### AIM OF THE TASK
Find every line containing the word "Design" in the records below; report only how many there are.

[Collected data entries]
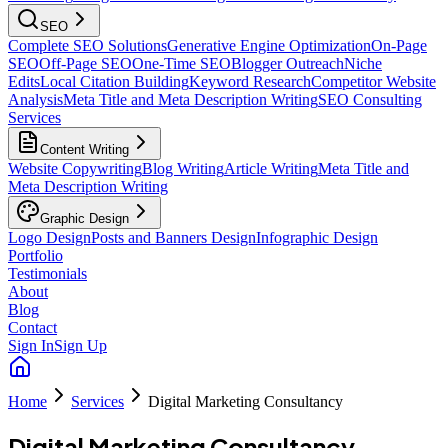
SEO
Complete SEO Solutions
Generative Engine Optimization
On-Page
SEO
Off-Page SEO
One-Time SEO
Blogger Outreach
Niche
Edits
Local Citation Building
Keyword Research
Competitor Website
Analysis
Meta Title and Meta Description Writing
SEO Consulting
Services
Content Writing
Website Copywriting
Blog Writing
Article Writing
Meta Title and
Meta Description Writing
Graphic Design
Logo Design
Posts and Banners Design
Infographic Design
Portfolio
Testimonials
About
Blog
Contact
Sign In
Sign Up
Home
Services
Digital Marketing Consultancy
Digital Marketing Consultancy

* * *

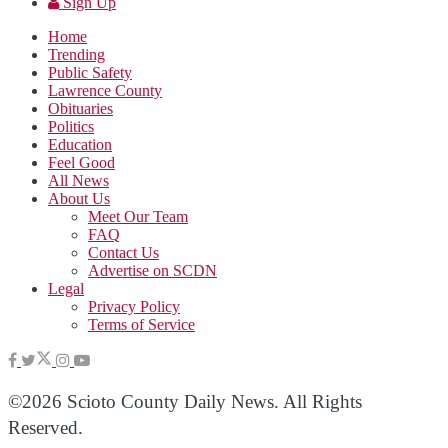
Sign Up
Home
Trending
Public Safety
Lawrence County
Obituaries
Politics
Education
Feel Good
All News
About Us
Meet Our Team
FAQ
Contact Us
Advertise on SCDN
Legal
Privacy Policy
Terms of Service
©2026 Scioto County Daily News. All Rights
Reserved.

---

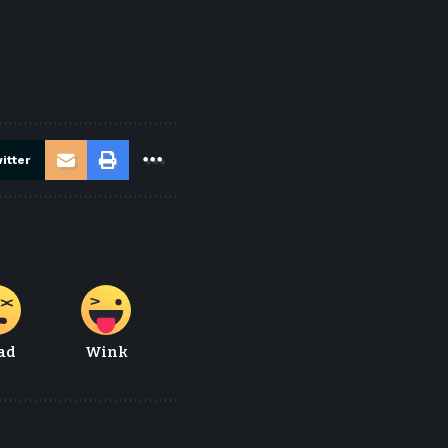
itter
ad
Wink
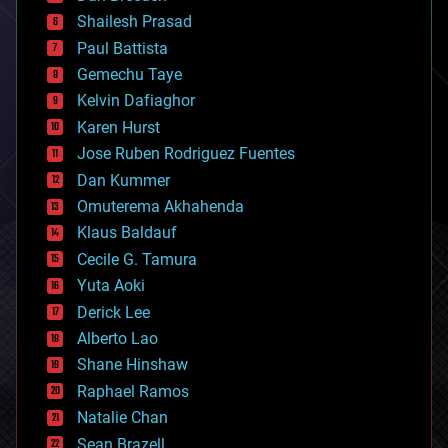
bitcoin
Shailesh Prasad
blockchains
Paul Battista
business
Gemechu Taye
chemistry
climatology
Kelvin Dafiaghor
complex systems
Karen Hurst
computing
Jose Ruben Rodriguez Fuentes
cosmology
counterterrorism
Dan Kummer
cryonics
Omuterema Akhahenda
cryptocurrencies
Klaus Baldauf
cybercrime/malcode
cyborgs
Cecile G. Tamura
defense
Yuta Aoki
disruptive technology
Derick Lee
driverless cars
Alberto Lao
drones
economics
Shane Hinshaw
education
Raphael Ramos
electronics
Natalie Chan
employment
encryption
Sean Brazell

### EXPECTED OUTPUT
4